7. The polymer actuator of claim 6, wherein an elastic modulus of
the polymer film or fiber is changed by absorption and desorption
of the molecules by the external stimulus.
8. The polymer actuator of claim 6 or 7, wherein the polymer film
or fiber is in a deformed state taking at least one of an accordion
shape, a leaf-spring shape, a wave shape and a zigzag shape.
9. The polymer actuator of claim 6, wherein the external stimulus
is an electrical stimulus.
Description
TECHNICAL FIELD OF THE INVENTION
[0001] The present invention relates to a deformation method of a
polymer film or fiber, generating an internal force by deforming
the original shape of a polymer film or fiber by an external force,
and in a state where the internal force is generated, applying an
external stimulus whereby absorption and desorption of molecules
are caused to deform the polymer film or fiber, and also relates to
a polymer actuator using the deformation method.
BACKGROUND ART
[0002] Deformation methods of a polymer film or fiber by an
external force are disclosed in the following patents by Hidenori
Okuzaki and coworkers.
[0003] The following patents disclose methods of stretching and
contracting, or bending a polypyrrole film or fiber in a gas by
absorption and desorption of molecules by an electrical
stimulus.
[0004] The stretch/contraction ratio of a polypyrrole film or fiber
disclosed in the following patens is approximately 1.5-2% from FIG.
3 or 4 in Patent document 1 (Japanese patent publication No.
3131180), or FIG. 4 or 5 in Patent document 2 (Japanese patent
publication No. 3102773). Thus, the deformation ratio of a
polypyrrole film or fiber provided by the methods disclosed in
these patents is about several percents at maximum.
[0005] Patent document 1: Japanese patent publication No.
3131180
[0006] Patent document 2; Japanese patent publication No.
3102773
[0007] Patent document 3; Japanese patent publication No.
3039994
DESCRIPTION OF THE INVENTION
Problems to be Solved by the Invention
[0008] Since the deformation methods of a polypyrrole film in the
aforementioned patents are to be performed in a gas (dry system)
and to provide a sensitive response to an electrical stimulus, they
are expected to be applied to various products.
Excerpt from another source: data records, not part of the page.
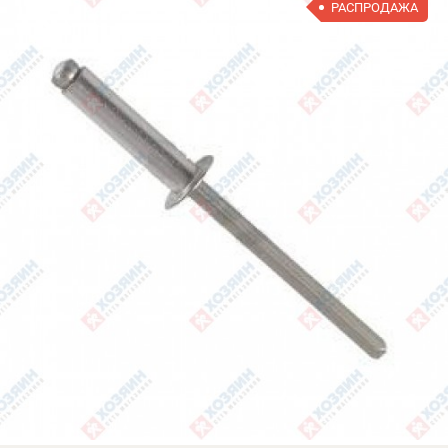
РАСПРОДАЖА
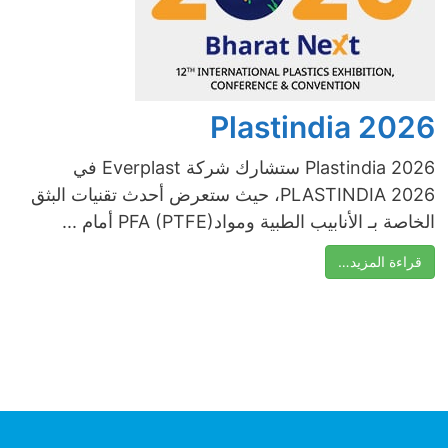
Plastindia 2026
Plastindia 2026 ستشارك شركة Everplast في
PLASTINDIA 2026، حيث ستعرض أحدث تقنيات البثق
الخاصة بـ الأنابيب الطبية وموادPFA (PTFE) أمام ...
قراءة المزيد…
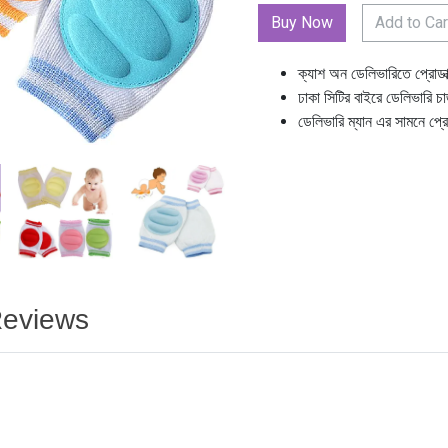
Add to Car
ক্যাশ অন ডেলিভারিতে প্রোডা
ঢাকা সিটির বাইরে ডেলিভারি চ
ডেলিভারি ম্যান এর সামনে প্র
eviews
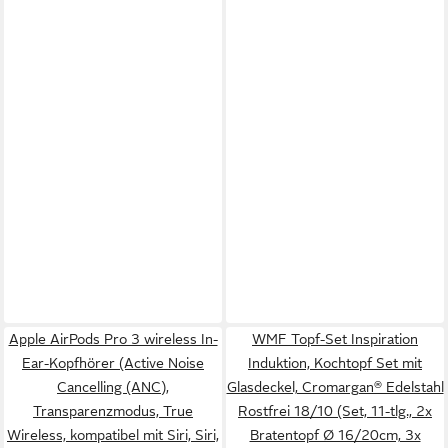
Apple AirPods Pro 3 wireless In-
WMF Topf-Set Inspiration
Ear-Kopfhörer (Active Noise
Induktion, Kochtopf Set mit
Cancelling (ANC),
Glasdeckel, Cromargan® Edelstahl
Transparenzmodus, True
Rostfrei 18/10 (Set, 11-tlg., 2x
Wireless, kompatibel mit Siri, Siri,
Bratentopf Ø 16/20cm, 3x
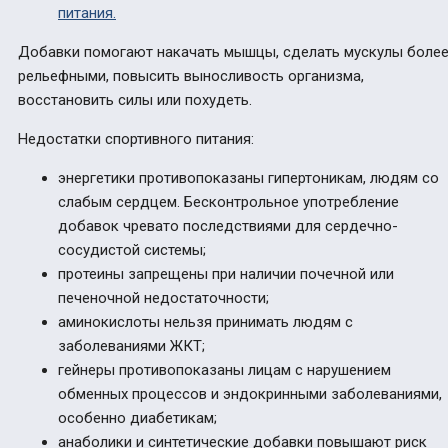
питания.
Добавки помогают накачать мышцы, сделать мускулы боле
рельефными, повысить выносливость организма,
восстановить силы или похудеть.
Недостатки спортивного питания:
энергетики противопоказаны гипертоникам, людям со
слабым сердцем. Бесконтрольное употребление
добавок чревато последствиями для сердечно-
сосудистой системы;
протеины запрещены при наличии почечной или
печеночной недостаточности;
аминокислоты нельзя принимать людям с
заболеваниями ЖКТ;
гейнеры противопоказаны лицам с нарушением
обменных процессов и эндокринными заболеваниями,
особенно диабетикам;
анаболики и синтетические добавки повышают риск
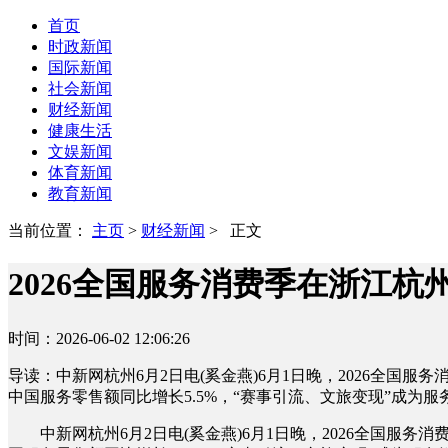
首页
时政新闻
国际新闻
社会新闻
财经新闻
健康生活
文娱新闻
体育新闻
教育新闻
当前位置：
主页
>
财经新闻
> 正文
2026全国服务消费季在浙江杭
时间：2026-06-02 12:06:26
导读：中新网杭州6月2日电(奚金燕)6月1日晚，2026全国服
中国服务零售额同比增长5.5%，“赛事引流、文旅变现”成为
中新网杭州6月2日电(奚金燕)6月1日晚，2026全国服务消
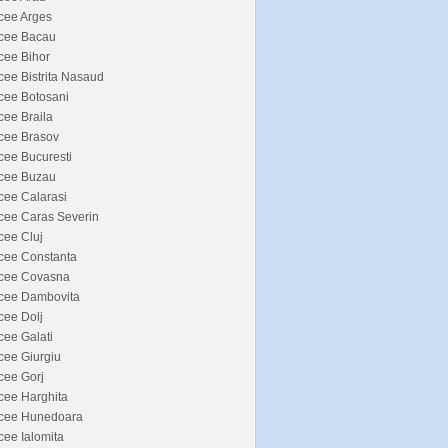
cee Arges
icee Bacau
cee Bihor
cee Bistrita Nasaud
cee Botosani
cee Braila
cee Brasov
cee Bucuresti
icee Buzau
cee Calarasi
cee Caras Severin
cee Cluj
cee Constanta
icee Covasna
icee Dambovita
cee Dolj
cee Galati
cee Giurgiu
cee Gorj
cee Harghita
icee Hunedoara
cee Ialomita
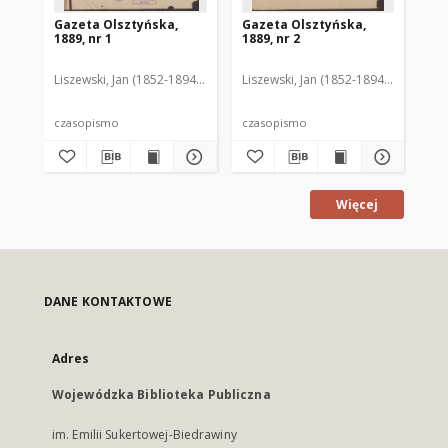
Gazeta Olsztyńska,
Gazeta Olsztyńska,
Ga
1889, nr 1
1889, nr 2
188
Liszewski, Jan (1852-1894). Red.
Liszewski, Jan (1852-1894). Red.
Lis
czasopismo
czasopismo
cz
Więcej
DANE KONTAKTOWE
Adres
Wojewódzka Biblioteka Publiczna
im. Emilii Sukertowej-Biedrawiny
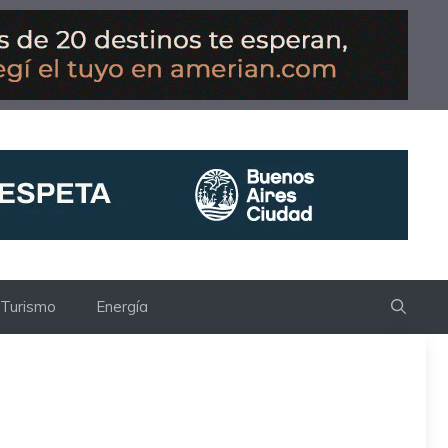
Turismo
Energía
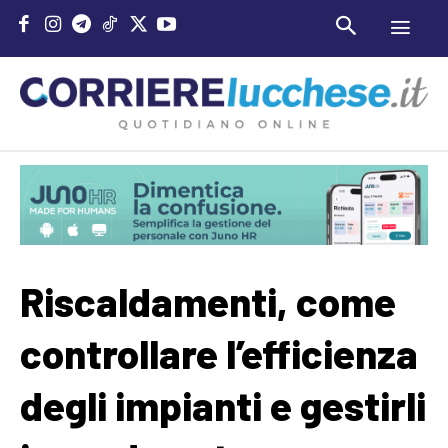
Riscaldamenti, come
controllare l’efficienza
degli impianti e gestirli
For example, they
can be applied to Braille displays for visually impaired persons,
or to opening/closing devices for air conditioning dampers.
[0009] However, with deformation ratio of several percents, in the
case of applying to Braille displays, there is a problem that it is
difficult for visually impaired persons to thoroughly recognize a
change in the deformation by touching with their fingers. Also, in
the case of applying to opening/closing devices, there is a problem
that it is difficult to ensure complete opening/closing. Thus, in
the case of applying the techniques disclosed in Patent document
1-3 to actual products, there is a problem that it is not
necessarily ensure enough deformation ratio with the disclosed
techniques.
[0010] Therefore, the aim of the present invention is to solve the
problem that conventional techniques achieve deformation ratio of
only several percents. Thus, one object of the present invention is
to provide a polymer film or fiber that can be rapidly and
repeatedly stretched, contracted and deformed by a conventional
external stimulus in a gas such as air (dry system), and to provide
a deformation method of a polymer film or fiber that can achieve
deformation ratio of 10 times or more.
[0011] The other object of the present invention is to provide a
polymer actuator using a polymer film or fiber having the
deformation ratio above.
Means of Solving the Problems
[0012] This invention, expressed in the most in principle, is to
provide a deformation method of a polymer film or fiber, applying
an external force to a polymer film or fiber to deform it, and then
applying an external stimulus to the polymer film or fiber in a
deformed state whereby absorption and desorption of molecules are
caused to deform the polymer film or fiber.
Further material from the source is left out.